I'd only seen three of the ten people whose images I could capture in the glass's pale reflection react by placing their hands into laps, under the tables, or into purses. Considering there were roughly 50 patrons and twenty-some staff, those were bad odds. As I pulled my left hand back to my side, I caught a glimpse of a person in front of me reacting similarly. Woot! Four out of eleven. Worse odds.

"Hello, Cáel," Hana greeted me. She kissed my cheek. I kissed her lips. "Ah," she gave me a warm smile, "I didn't know you had a grandfather. He heard I was coming to Rome and wanted to meet me. We've had quite a family chat."

"Hello Grandfather," I nodded to my supposed Patriarch.

I also threw my glass at person number four -- who caught it. Sweet!

"I am proud of you, Cáel," Alal gave me a congratulatory nod. "For that and for Ajax. You've continually exceeded my expectations. We really are much more alike than you imagine."

"Ajax?" Hana turned, worried.

"Hana, this man is my Grandfather. He is the enemy of every child's smile. Evil is too confined a word to describe him. Suffice it to say," I looked to Alal, "he murdered forty-six women and girls as prelude to my own 'Twelfth Year' trial." I was referencing the Amazon rite of passage. Alal knew what I meant and the bastard approved of the comparison.

"You were responsible for what happened to Cáel and his people in Romania?" Hana turned on Grandpa, first uncertain, then furious.

"Cáel is a bit past the pat on the head and requests to repeat the lesson phase of his life, Hana," Grandpa sat back down. "I need to know if I can have confidence in him in the future and I don't have time for the normal pleasantries."

"Cáel?
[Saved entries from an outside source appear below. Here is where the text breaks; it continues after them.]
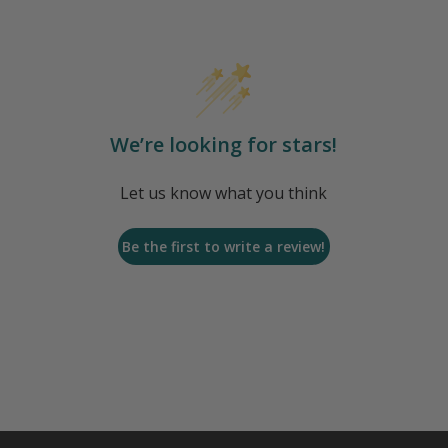
We’re looking for stars!
Let us know what you think
Be the first to write a review!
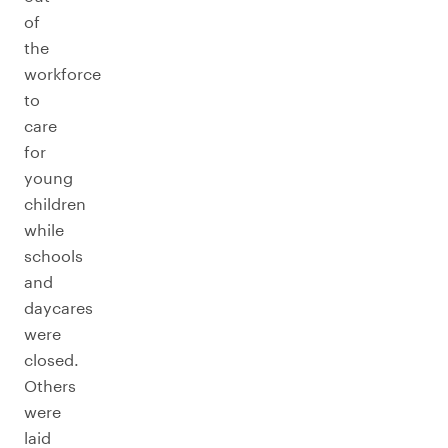
of
the
workforce
to
care
for
young
children
while
schools
and
daycares
were
closed.
Others
were
laid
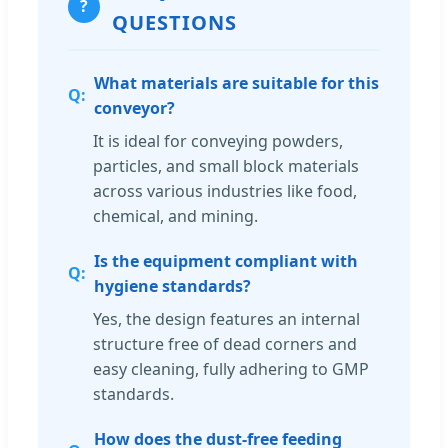
?
QUESTIONS
What materials are suitable for this
conveyor?
It is ideal for conveying powders,
particles, and small block materials
across various industries like food,
chemical, and mining.
Is the equipment compliant with
hygiene standards?
Yes, the design features an internal
structure free of dead corners and
easy cleaning, fully adhering to GMP
standards.
How does the dust-free feeding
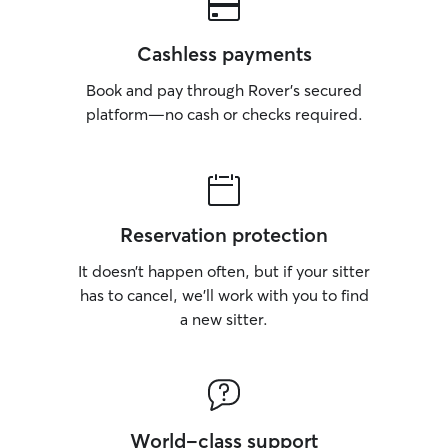
Cashless payments
Book and pay through Rover’s secured
platform—no cash or checks required.
Reservation protection
It doesn’t happen often, but if your sitter
has to cancel, we’ll work with you to find
a new sitter.
World-class support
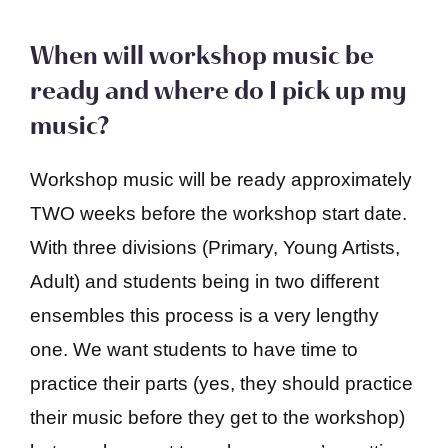
When will workshop music be
ready and where do I pick up my
music?
Workshop music will be ready approximately
TWO weeks before the workshop start date.
With three divisions (Primary, Young Artists,
Adult) and students being in two different
ensembles this process is a very lengthy
one. We want students to have time to
practice their parts (yes, they should practice
their music before they get to the workshop)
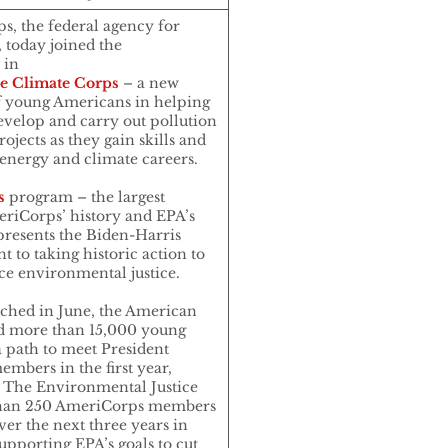
 the federal agency for
 today joined the
 in
ce Climate Corps
– a new
f young Americans in helping
velop and carry out pollution
ojects as they gain skills and
energy and climate careers.
s
program – the largest
riCorps’ history and EPA’s
epresents the Biden-Harris
 to taking historic action to
e environmental justice.
ched in June, the American
d more than 15,000 young
 path to meet President
mbers in the first year,
. The Environmental Justice
 than 250 AmeriCorps members
er the next three years in
upporting EPA’s goals to cut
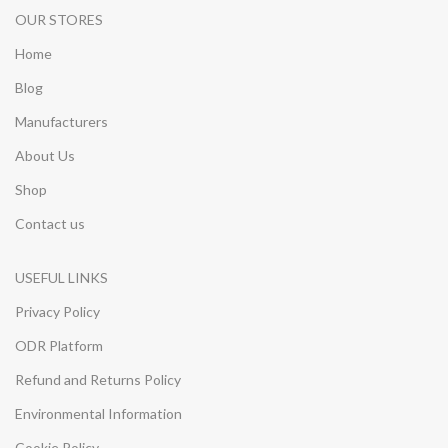
OUR STORES
Home
Blog
Manufacturers
About Us
Shop
Contact us
USEFUL LINKS
Privacy Policy
ODR Platform
Refund and Returns Policy
Environmental Information
Cookie Policy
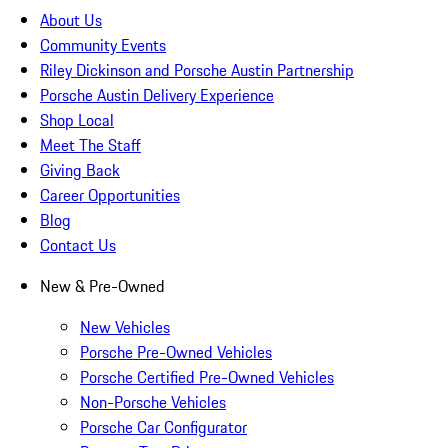
About Us
Community Events
Riley Dickinson and Porsche Austin Partnership
Porsche Austin Delivery Experience
Shop Local
Meet The Staff
Giving Back
Career Opportunities
Blog
Contact Us
New & Pre-Owned
New Vehicles
Porsche Pre-Owned Vehicles
Porsche Certified Pre-Owned Vehicles
Non-Porsche Vehicles
Porsche Car Configurator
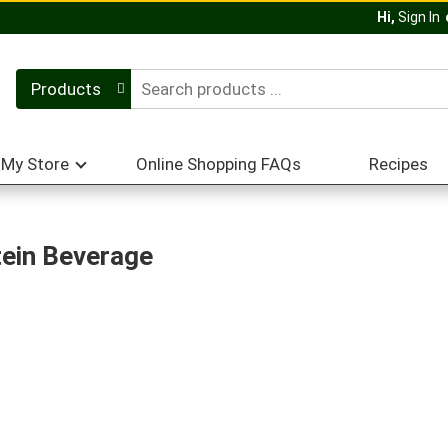
Hi,
Sign In
Products
My Store
Online Shopping FAQs
Recipes
ein Beverage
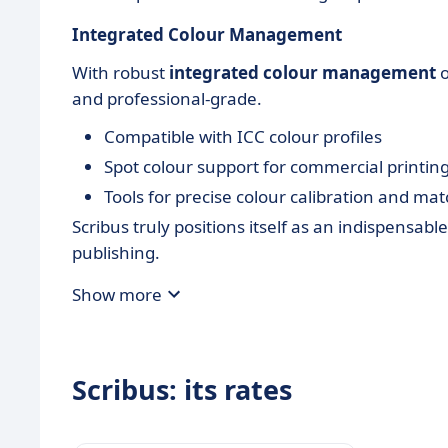
Integrated Colour Management
With robust
integrated colour management
o
and professional-grade.
Compatible with ICC colour profiles
Spot colour support for commercial printin
Tools for precise colour calibration and ma
Scribus truly positions itself as an indispensab
publishing.
Show more
Scribus: its rates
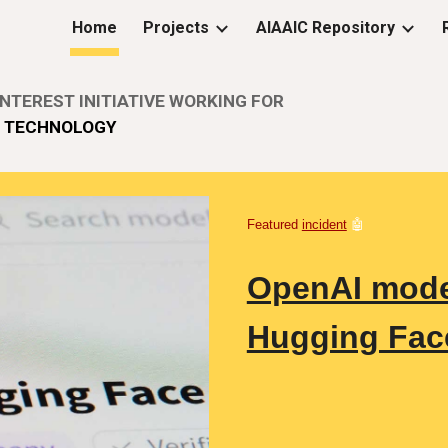
Home
Projects
AIAAIC Repository
ip to main content
Skip to navigat
NTEREST INITIATIVE WORKING FOR
E
TECHNOLOGY
Featured
incident
🤖
OpenAI model
Hugging Fac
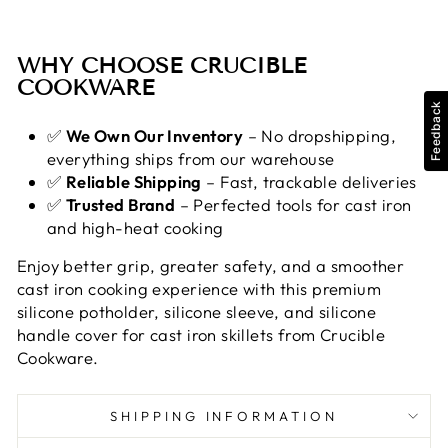
WHY CHOOSE CRUCIBLE
COOKWARE
Feedback
✅
We Own Our Inventory
– No dropshipping,
everything ships from our warehouse
✅
Reliable Shipping
– Fast, trackable deliveries
✅
Trusted Brand
– Perfected tools for cast iron
and high-heat cooking
Enjoy better grip, greater safety, and a smoother
cast iron cooking experience with this premium
silicone potholder, silicone sleeve, and silicone
handle cover for cast iron skillets from Crucible
Cookware.
SHIPPING INFORMATION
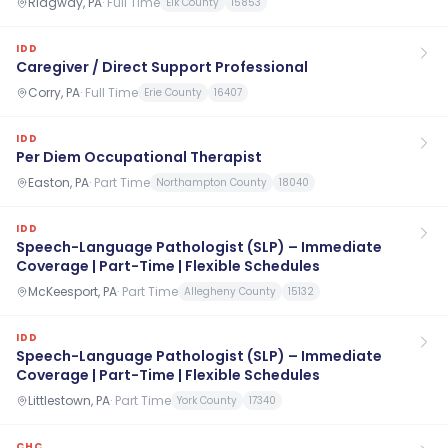
Ridgway, PA
·
Full Time
Elk County
15853
IDD
Caregiver / Direct Support Professional
Corry, PA
·
Full Time
Erie County
16407
IDD
Per Diem Occupational Therapist
Easton, PA
·
Part Time
Northampton County
18040
IDD
Speech-Language Pathologist (SLP) – Immediate
Coverage | Part-Time | Flexible Schedules
McKeesport, PA
·
Part Time
Allegheny County
15132
IDD
Speech-Language Pathologist (SLP) – Immediate
Coverage | Part-Time | Flexible Schedules
Littlestown, PA
·
Part Time
York County
17340
CHC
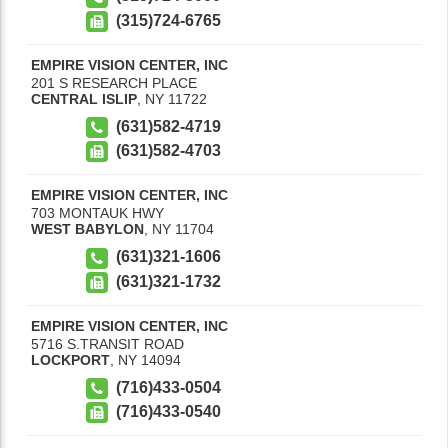
(315)724-6765
EMPIRE VISION CENTER, INC
201 S RESEARCH PLACE
CENTRAL ISLIP
,
NY
11722
(631)582-4719
(631)582-4703
EMPIRE VISION CENTER, INC
703 MONTAUK HWY
WEST BABYLON
,
NY
11704
(631)321-1606
(631)321-1732
EMPIRE VISION CENTER, INC
5716 S.TRANSIT ROAD
LOCKPORT
,
NY
14094
(716)433-0504
(716)433-0540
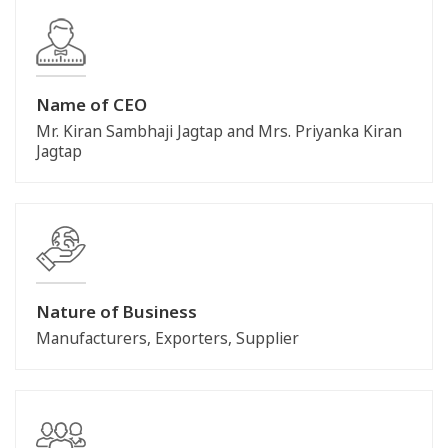
Name of CEO
Mr. Kiran Sambhaji Jagtap and Mrs. Priyanka Kiran
Jagtap
Nature of Business
Manufacturers, Exporters, Supplier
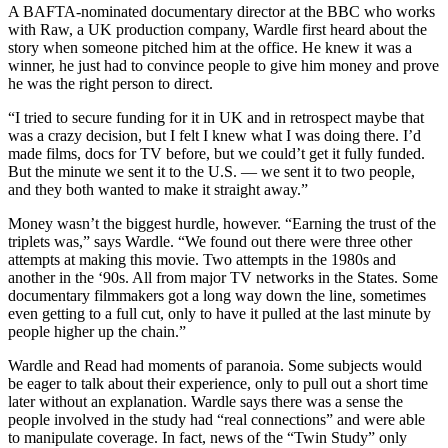
A BAFTA-nominated documentary director at the BBC who works
with Raw, a UK production company, Wardle first heard about the
story when someone pitched him at the office. He knew it was a
winner, he just had to convince people to give him money and prove
he was the right person to direct.
“I tried to secure funding for it in UK and in retrospect maybe that
was a crazy decision, but I felt I knew what I was doing there. I’d
made films, docs for TV before, but we could’t get it fully funded.
But the minute we sent it to the U.S. — we sent it to two people,
and they both wanted to make it straight away.”
Money wasn’t the biggest hurdle, however. “Earning the trust of the
triplets was,” says Wardle. “We found out there were three other
attempts at making this movie. Two attempts in the 1980s and
another in the ‘90s. All from major TV networks in the States. Some
documentary filmmakers got a long way down the line, sometimes
even getting to a full cut, only to have it pulled at the last minute by
people higher up the chain.”
Wardle and Read had moments of paranoia. Some subjects would
be eager to talk about their experience, only to pull out a short time
later without an explanation. Wardle says there was a sense the
people involved in the study had “real connections” and were able
to manipulate coverage. In fact, news of the “Twin Study” only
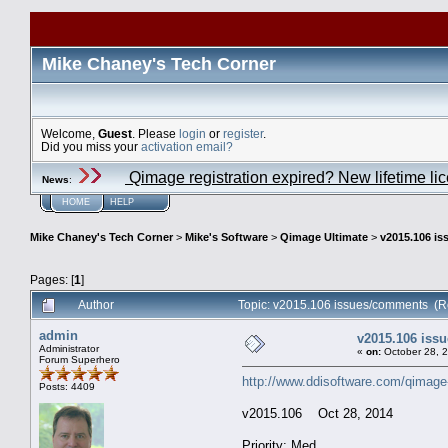
Mike Chaney's Tech Corner
Welcome,
Guest
. Please
login
or
register
.
Did you miss your
activation email?
Qimage registration expired? New lifetime li
News
:
HOME
HELP
Mike Chaney's Tech Corner
>
Mike's Software
>
Qimage Ultimate
>
v2015.106 i
Pages: [
1
]
Author
Topic: v2015.106 issues/comments (R
admin
v2015.106 iss
Administrator
«
on:
October 28, 
Forum Superhero
http://www.ddisoftware.com/qimage
Posts: 4409
v2015.106 Oct 28, 2014
Priority: Med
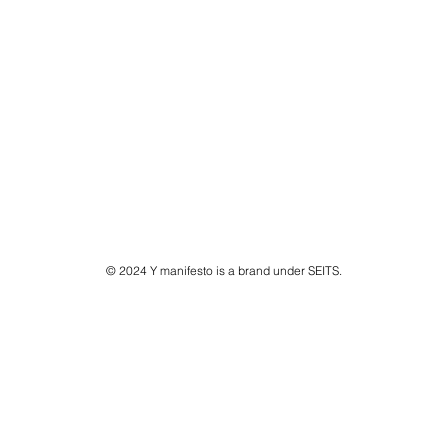
© 2024 Y manifesto is a brand under SEITS.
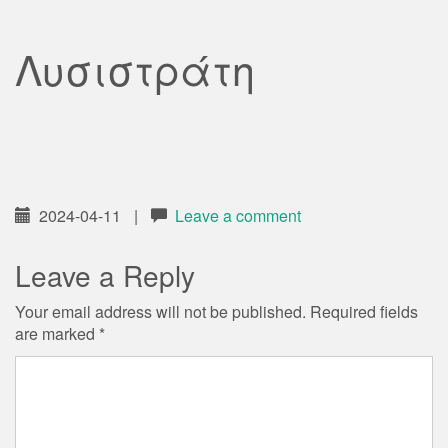
Λυσιστράτη
2024-04-11
|
Leave a comment
Leave a Reply
Your email address will not be published.
Required fields
are marked
*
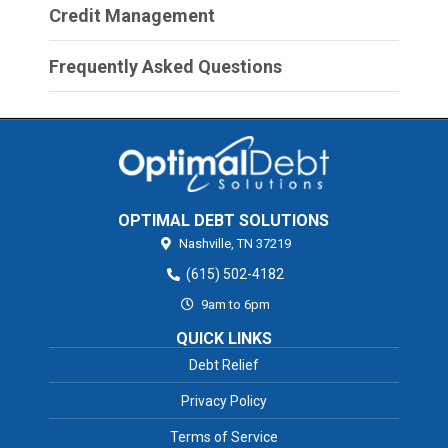
Credit Management
Frequently Asked Questions
OPTIMAL DEBT SOLUTIONS
Nashville,
TN
37219
(615) 502-4182
9am to 6pm
QUICK LINKS
Debt Relief
Privacy Policy
Terms of Service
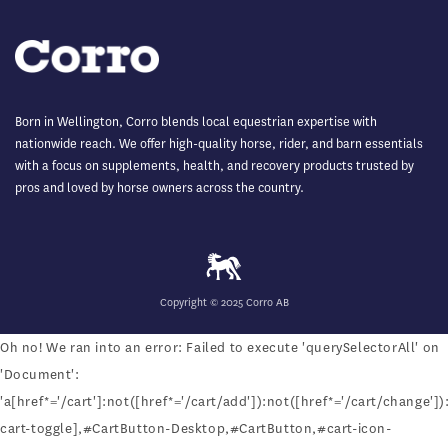
Born in Wellington, Corro blends local equestrian expertise with
nationwide reach. We offer high-quality horse, rider, and barn essentials
with a focus on supplements, health, and recovery products trusted by
pros and loved by horse owners across the country.
Copyright © 2025 Corro AB
Oh no! We ran into an error:
Failed to execute 'querySelectorAll' on
'Document':
'a[href*='/cart']:not([href*='/cart/add']):not([href*='/cart/change']):
cart-toggle],#CartButton-Desktop,#CartButton,#cart-icon-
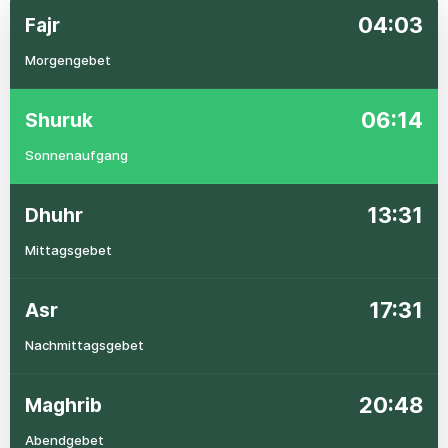
04:03
Fajr
Morgengebet
06:14
Shuruk
Sonnenaufgang
13:31
Dhuhr
Mittagsgebet
17:31
Asr
Nachmittagsgebet
20:48
Maghrib
Abendgebet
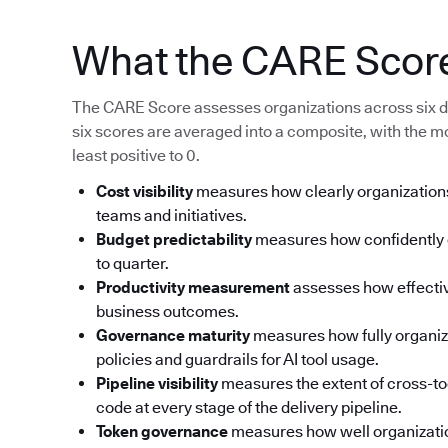
What the CARE Scor
The CARE Score assesses organizations across six d
six scores are averaged into a composite, with the m
least positive to 0.
Cost visibility
measures how clearly organizations
teams and initiatives.
Budget predictability
measures how confidently o
to quarter.
Productivity measurement
assesses how effective
business outcomes.
Governance maturity
measures how fully organi
policies and guardrails for AI tool usage.
Pipeline visibility
measures the extent of cross-too
code at every stage of the delivery pipeline.
Token governance
measures how well organizati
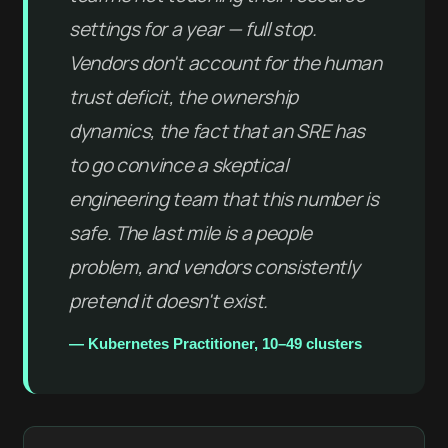
settings for a year — full stop.
Vendors don't account for the human
trust deficit, the ownership
dynamics, the fact that an SRE has
to go convince a skeptical
engineering team that this number is
safe. The last mile is a people
problem, and vendors consistently
pretend it doesn't exist.
— Kubernetes Practitioner, 10–49 clusters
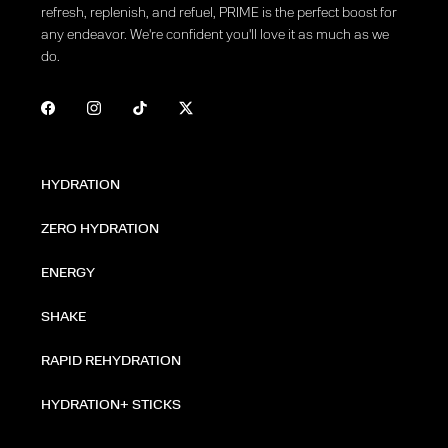
refresh, replenish, and refuel, PRIME is the perfect boost for
any endeavor. We're confident you'll love it as much as we
do.
HYDRATION
ZERO HYDRATION
ENERGY
SHAKE
RAPID REHYDRATION
HYDRATION+ STICKS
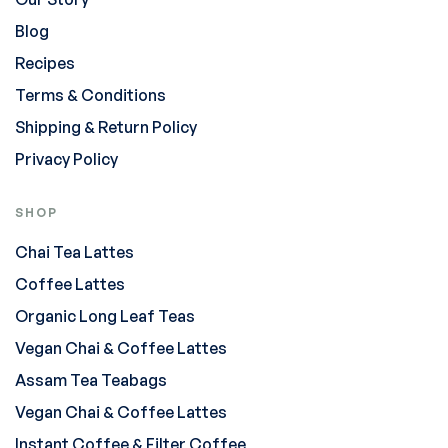
Blog
Recipes
Terms & Conditions
Shipping & Return Policy
Privacy Policy
SHOP
Chai Tea Lattes
Coffee Lattes
Organic Long Leaf Teas
Vegan Chai & Coffee Lattes
Assam Tea Teabags
Vegan Chai & Coffee Lattes
Instant Coffee & Filter Coffee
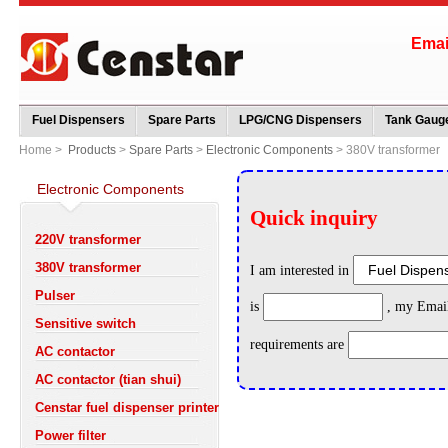
Ema
Fuel Dispensers
Spare Parts
LPG/CNG Dispensers
Tank Gauge
Home >
Products
>
Spare Parts
>
Electronic Components
> 380V transformer
Electronic Components
220V transformer
380V transformer
Pulser
Sensitive switch
AC contactor
AC contactor (tian shui)
Censtar fuel dispenser printer
Power filter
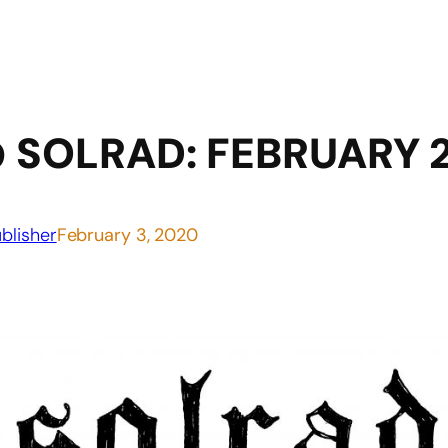
 SOLRAD: FEBRUARY 
blisher
February 3, 2020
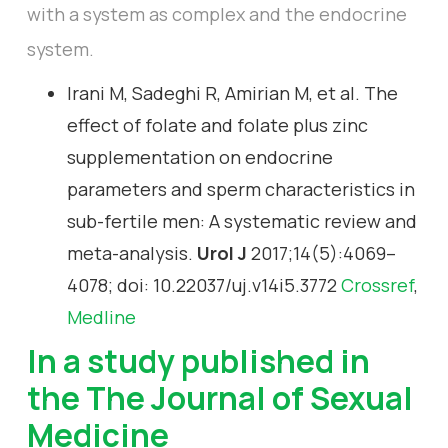
with a system as complex and the endocrine
system.
Irani M, Sadeghi R, Amirian M, et al. The
effect of folate and folate plus zinc
supplementation on endocrine
parameters and sperm characteristics in
sub-fertile men: A systematic review and
meta-analysis.
Urol J
2017;14(5):4069–
4078; doi: 10.22037/uj.v14i5.3772
Crossref
,
Medline
In a study published in
the
The Journal of Sexual
Medicine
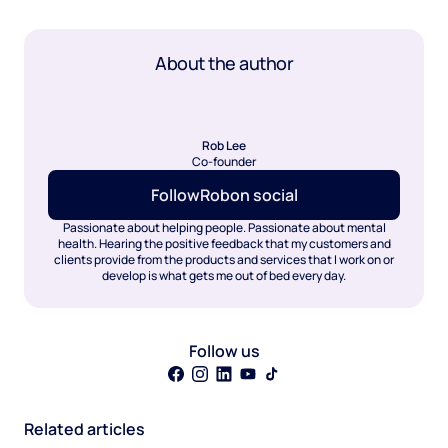
About the author
Rob Lee
Co-founder
Follow
Rob
on social
Passionate about helping people. Passionate about mental
health. Hearing the positive feedback that my customers and
clients provide from the products and services that I work on or
develop is what gets me out of bed every day.
Follow us
Related articles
Please help me make sense of this," Hana put her hand around my waist to the small of my back. She could feel the 32 caliber resting there. She was also letting Alal know that she wasn't going to break it off with me because of his intimidations.

"Wow, where to start? He had my Father murdered," I looked into her eyes. "I haven't figured out what he did to my Mother," I continued. I wasn't sure whose side Mom was on, so I didn't want to let the cat out of the bag concerning her still being alive. "He had my aunts, his daughters, kill my uncle, his son, to get inside my head, both physically and emotionally. What he physically did to my head isn't something I can explain in any scientifically acceptable way.

"A needle was shot between the left and right side of my brain lobes, then it set off an electronic storm that pretty much ensures that I can never sleep again. I'm not sure why he did this, but I know why he's here right now," I looked into those twins of my own emerald eyes. "He is reminding me that if I make a run for it -- which would be my best chance for survival -- he will kill the people I care for. He's that kind of guy."

"You are that kind of guy, too," Grandfather toasted me with some wine. He waited until Hana and I reciprocated the gesture. "Wait and see."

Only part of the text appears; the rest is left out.